Die eigentliche Arbeit begann am Nachmittag, als zwei Busse die jungen Spieler zu einem bescheidenen Betongebäude in einem Wohngebiet zu einem weiteren intensiven Training in der Gen.G-Akademie brachten.

Anthony Bazire, ein 22-jähriger ehemaliger Gen.G-Akademie-Student aus Frankreich, sagte, er habe Südkorea als seinen Trainingsort gewählt, weil er wusste, dass das Land einige der besten Spieler habe. Heute sind die Hauptgewinner in League of Legends, Overwatch und StarCraft II hauptsächlich Südkoreaner.

„Wenn man sieht, dass die Leute hart arbeiten, treibt es einen an, hart zu arbeiten“, sagte er.

Das Gen. G-Programm, das erste seiner Art in Südkorea, hat sogar einigen Schülern geholfen, ihre Eltern davon zu überzeugen, dass sie einen klugen Karriereschritt gemacht haben.

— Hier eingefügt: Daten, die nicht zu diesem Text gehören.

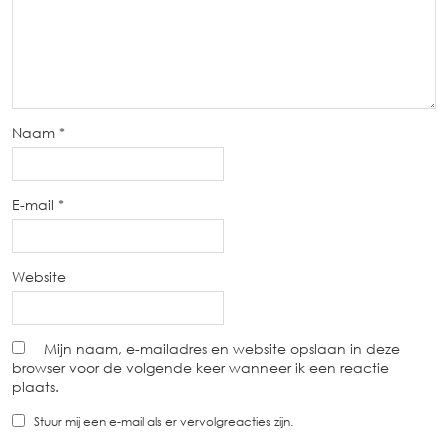
Naam
*
E-mail
*
Website
Mijn naam, e-mailadres en website opslaan in deze
browser voor de volgende keer wanneer ik een reactie
plaats.
Stuur mij een e-mail als er vervolgreacties zijn.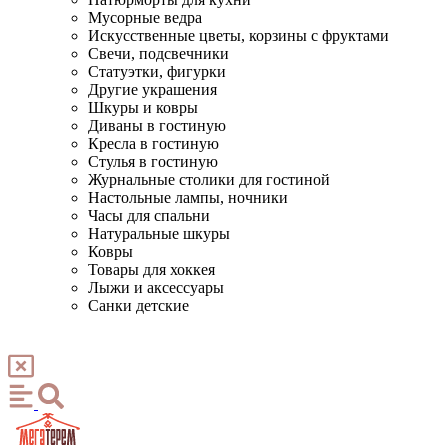
Мусорные ведра
Искусственные цветы, корзины с фруктами
Свечи, подсвечники
Статуэтки, фигурки
Другие украшения
Шкуры и ковры
Диваны в гостиную
Кресла в гостиную
Стулья в гостиную
Журнальные столики для гостиной
Настольные лампы, ночники
Часы для спальни
Натуральные шкуры
Ковры
Товары для хоккея
Лыжи и аксессуары
Санки детские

Im Jahr 2019, seinem zweiten Jahr in der High School, spielte Kim Hyeon-yeong 10 Stunden am Tag League of Legends. ​Seine Fähigkeiten verbesserten sich, als er sich durch die digitale Fantasiewelt tummelte. In diesem Sommer beschloss er, ein Profi im E-Sport zu werden und verließ die Schule.

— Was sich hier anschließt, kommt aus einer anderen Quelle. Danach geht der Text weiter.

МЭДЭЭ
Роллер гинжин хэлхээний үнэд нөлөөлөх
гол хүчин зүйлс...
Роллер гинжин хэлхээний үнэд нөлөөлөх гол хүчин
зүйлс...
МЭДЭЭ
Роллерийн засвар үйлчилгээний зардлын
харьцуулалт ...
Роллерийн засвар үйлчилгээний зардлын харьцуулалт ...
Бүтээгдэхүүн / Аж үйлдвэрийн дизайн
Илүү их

„Meine Eltern waren total dagegen“, sagte Kim, 19. „Ich sagte ihnen, dass ich es nicht bereuen würde, denn das war das Einzige, was ich in meinem Leben versuchen wollte, alles hineinwerfen, was ich bekam.“

Seine Mutter, Lee Ji-eun, 46, war so verzweifelt, dass sie stöhnend im Bett lag. Frau Lee beschloss schließlich, ihren Sohn zu unterstützen, nachdem er sie eines Tages gefragt hatte: „Mama, welchen Traum hattest du in meinem Alter? Hast du diesen Traum gelebt?“

Herr Kim recherchierte über das Gen.G-Programm, das 25.000 US-Dollar pro Jahr kostet, und führte seine Mutter zur Akademie, um sie davon zu überzeugen, dass er als E-Sports-Profi erfolgreich sein könnte. Er hat dieses Jahr eine große Hürde für seinen Traum genommen, indem er aufgrund seiner Online-Spielfähigkeiten die Zulassung zur University of Kentucky erhielt.

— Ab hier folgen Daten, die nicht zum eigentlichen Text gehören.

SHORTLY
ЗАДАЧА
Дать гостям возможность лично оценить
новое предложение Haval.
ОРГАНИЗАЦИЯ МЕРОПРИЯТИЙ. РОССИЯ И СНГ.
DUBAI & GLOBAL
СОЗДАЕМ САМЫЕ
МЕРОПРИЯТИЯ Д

Mr. Bazire, der französische Spieler, trat im März als Trainee-Spieler dem League of Legends-Team von Gen.G bei. Er und andere Auszubildende erhalten bescheidene Gehälter sowie Kost und Logis in einer Wohngemeinschaft in Seoul. Sie trainieren bis zu 18 Stunden am Tag, 60 bis 70 Prozent mehr als Spieler, die er in Frankreich kannte, sagte er.

Aber Trainee zu werden ist nicht viel mehr, als sich den Fuß zu sichern. Die Auszubildenden müssen schnell durch die zweite Liga in die Hauptliga aufsteigen, wo professionelle League of Legends-Spieler ein durchschnittliches Gehalt von 200.000 US-Dollar pro Jahr sowie Preisgelder und Sponsoring-Deals erhalten.

Da immer jüngere und flinkere Talente aufholen, endet die Karriere der meisten E-Sportler in Südkorea, bevor sie 26 Jahre alt werden, etwa zu der Zeit, als koreanische Männer Ende 20 den Druck verspüren, ihren Militärdienst zu beginnen.

Min-soo, der Schüler, der davon träumt, ein E-Sport-Star zu werden, spürte zum ersten Mal die elektrisierende Atmosphäre einer E-Sport-Arena, als er in der Mittelschule war. Seit 2019 steht er jeden Tag um 6 Uhr morgens auf und nimmt eine zweistündige Bus- und U-Bahnfahrt zur Gen.G-Akademie. Er kehrt um 23:30 Uhr nach Hause zurück und übt dann weiter, geht selten vor 3 Uhr morgens ins Bett

In diesem Jahr galt er endlich als gut genug, um Tests zu absolvieren, um Trainee in einem Profiteam zu werden.

„Es ist ein hartes und einsames Leben, weil man alles andere aufgeben muss, wie Freunde“, sagte er. “Aber am glücklichsten bin ich, weil ich das tue, was mir am meisten Spaß macht.”